■ WORK TASK ■
Could you return every record below exactly as it is written?

■ Page-level text extractions ■
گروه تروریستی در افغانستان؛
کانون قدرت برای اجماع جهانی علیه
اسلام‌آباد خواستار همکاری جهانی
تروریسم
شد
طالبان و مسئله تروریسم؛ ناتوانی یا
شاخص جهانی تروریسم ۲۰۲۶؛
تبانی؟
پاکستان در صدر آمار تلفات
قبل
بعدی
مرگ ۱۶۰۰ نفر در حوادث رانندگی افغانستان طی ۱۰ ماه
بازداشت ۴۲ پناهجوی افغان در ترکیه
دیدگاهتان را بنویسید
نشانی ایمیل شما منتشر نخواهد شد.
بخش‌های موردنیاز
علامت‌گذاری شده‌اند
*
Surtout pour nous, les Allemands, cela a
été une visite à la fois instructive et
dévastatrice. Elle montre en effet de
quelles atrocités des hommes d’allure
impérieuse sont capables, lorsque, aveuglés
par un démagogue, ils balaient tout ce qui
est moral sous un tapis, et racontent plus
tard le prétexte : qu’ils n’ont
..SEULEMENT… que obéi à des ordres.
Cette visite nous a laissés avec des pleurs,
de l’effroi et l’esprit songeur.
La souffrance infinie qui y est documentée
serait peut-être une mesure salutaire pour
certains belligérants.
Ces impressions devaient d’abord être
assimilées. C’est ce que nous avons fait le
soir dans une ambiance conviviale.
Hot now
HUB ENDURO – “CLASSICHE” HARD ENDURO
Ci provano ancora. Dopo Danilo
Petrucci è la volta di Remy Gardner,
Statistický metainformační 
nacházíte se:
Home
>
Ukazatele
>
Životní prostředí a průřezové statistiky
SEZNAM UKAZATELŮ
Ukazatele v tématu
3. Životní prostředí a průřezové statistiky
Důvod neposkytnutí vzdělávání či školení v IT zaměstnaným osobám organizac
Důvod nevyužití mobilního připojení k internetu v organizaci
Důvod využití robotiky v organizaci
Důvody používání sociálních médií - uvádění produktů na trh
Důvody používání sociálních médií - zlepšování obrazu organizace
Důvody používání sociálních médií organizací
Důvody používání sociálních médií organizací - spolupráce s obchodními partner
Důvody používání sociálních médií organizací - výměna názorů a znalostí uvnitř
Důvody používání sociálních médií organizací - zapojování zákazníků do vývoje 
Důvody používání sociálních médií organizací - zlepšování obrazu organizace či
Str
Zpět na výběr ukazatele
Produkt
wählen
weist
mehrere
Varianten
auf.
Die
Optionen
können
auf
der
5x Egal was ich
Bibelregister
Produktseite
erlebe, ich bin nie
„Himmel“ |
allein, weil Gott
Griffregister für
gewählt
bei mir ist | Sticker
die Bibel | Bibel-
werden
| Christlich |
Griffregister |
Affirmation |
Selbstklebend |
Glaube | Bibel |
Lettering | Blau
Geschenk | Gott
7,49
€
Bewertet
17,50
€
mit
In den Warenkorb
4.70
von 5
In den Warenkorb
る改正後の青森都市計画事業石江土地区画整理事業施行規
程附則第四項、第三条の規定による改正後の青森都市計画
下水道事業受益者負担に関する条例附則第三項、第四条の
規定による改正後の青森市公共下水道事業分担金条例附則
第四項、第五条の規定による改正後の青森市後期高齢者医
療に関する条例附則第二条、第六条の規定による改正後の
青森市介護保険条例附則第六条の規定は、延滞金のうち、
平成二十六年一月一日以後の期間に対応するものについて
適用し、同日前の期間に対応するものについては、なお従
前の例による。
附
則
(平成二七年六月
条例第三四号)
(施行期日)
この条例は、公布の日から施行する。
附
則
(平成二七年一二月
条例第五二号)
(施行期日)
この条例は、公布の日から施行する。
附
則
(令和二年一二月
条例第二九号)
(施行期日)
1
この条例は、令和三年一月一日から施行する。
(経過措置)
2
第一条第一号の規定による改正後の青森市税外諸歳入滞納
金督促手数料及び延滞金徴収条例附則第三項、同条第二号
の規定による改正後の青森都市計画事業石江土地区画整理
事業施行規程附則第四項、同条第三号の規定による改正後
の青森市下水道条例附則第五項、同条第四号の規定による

■ WRITTEN RESPONSE ■
گروه تروریستی در افغانستان؛
کانون قدرت برای اجماع جهانی علیه
اسلام‌آباد خواستار همکاری جهانی
تروریسم
شد
طالبان و مسئله تروریسم؛ ناتوانی یا
شاخص جهانی تروریسم ۲۰۲۶؛
تبانی؟
پاکستان در صدر آمار تلفات
قبل
بعدی
مرگ ۱۶۰۰ نفر در حوادث رانندگی افغانستان طی ۱۰ ماه
بازداشت ۴۲ پناهجوی افغان در ترکیه
دیدگاهتان را بنویسید
نشانی ایمیل شما منتشر نخواهد شد.
بخش‌های موردنیاز
علامت‌گذاری شده‌اند
*
Surtout pour nous, les Allemands, cela a
été une visite à la fois instructive et
dévastatrice. Elle montre en effet de
quelles atrocités des hommes d’allure
impérieuse sont capables, lorsque, aveuglés
par un démagogue, ils balaient tout ce qui
est moral sous un tapis, et racontent plus
tard le prétexte : qu’ils n’ont
..SEULEMENT… que obéi à des ordres.
Cette visite nous a laissés avec des pleurs,
de l’effroi et l’esprit songeur.
La souffrance infinie qui y est documentée
serait peut-être une mesure salutaire pour
certains belligérants.
Ces impressions devaient d’abord être
assimilées. C’est ce que nous avons fait le
soir dans une ambiance conviviale.
Hot now
HUB ENDURO – “CLASSICHE” HARD ENDURO
Ci provano ancora. Dopo Danilo
Petrucci è la volta di Remy Gardner,
Statistický metainformační 
nacházíte se:
Home
>
Ukazatele
>
Životní prostředí a průřezové statistiky
SEZNAM UKAZATELŮ
Ukazatele v tématu
3. Životní prostředí a průřezové statistiky
Důvod neposkytnutí vzdělávání či školení v IT zaměstnaným osobám organizac
Důvod nevyužití mobilního připojení k internetu v organizaci
Důvod využití robotiky v organizaci
Důvody používání sociálních médií - uvádění produktů na trh
Důvody používání sociálních médií - zlepšování obrazu organizace
Důvody používání sociálních médií organizací
Důvody používání sociálních médií organizací - spolupráce s obchodními partner
Důvody používání sociálních médií organizací - výměna názorů a znalostí uvnitř
Důvody používání sociálních médií organizací - zapojování zákazníků do vývoje 
Důvody používání sociálních médií organizací - zlepšování obrazu organizace či
Str
Zpět na výběr ukazatele
Produkt
wählen
weist
mehrere
Varianten
auf.
Die
Optionen
können
auf
der
5x Egal was ich
Bibelregister
Produktseite
erlebe, ich bin nie
„Himmel“ |
allein, weil Gott
Griffregister für
gewählt
bei mir ist | Sticker
die Bibel | Bibel-
werden
| Christlich |
Griffregister |
Affirmation |
Selbstklebend |
Glaube | Bibel |
Lettering | Blau
Geschenk | Gott
7,49
€
Bewertet
17,50
€
mit
In den Warenkorb
4.70
von 5
In den Warenkorb
る改正後の青森都市計画事業石江土地区画整理事業施行規
程附則第四項、第三条の規定による改正後の青森都市計画
下水道事業受益者負担に関する条例附則第三項、第四条の
規定による改正後の青森市公共下水道事業分担金条例附則
第四項、第五条の規定による改正後の青森市後期高齢者医
療に関する条例附則第二条、第六条の規定による改正後の
青森市介護保険条例附則第六条の規定は、延滞金のうち、
平成二十六年一月一日以後の期間に対応するものについて
適用し、同日前の期間に対応するものについては、なお従
前の例による。
附
則
(平成二七年六月
条例第三四号)
(施行期日)
この条例は、公布の日から施行する。
附
則
(平成二七年一二月
条例第五二号)
(施行期日)
この条例は、公布の日から施行する。
附
則
(令和二年一二月
条例第二九号)
(施行期日)
1
この条例は、令和三年一月一日から施行する。
(経過措置)
2
第一条第一号の規定による改正後の青森市税外諸歳入滞納
金督促手数料及び延滞金徴収条例附則第三項、同条第二号
の規定による改正後の青森都市計画事業石江土地区画整理
事業施行規程附則第四項、同条第三号の規定による改正後
の青森市下水道条例附則第五項、同条第四号の規定による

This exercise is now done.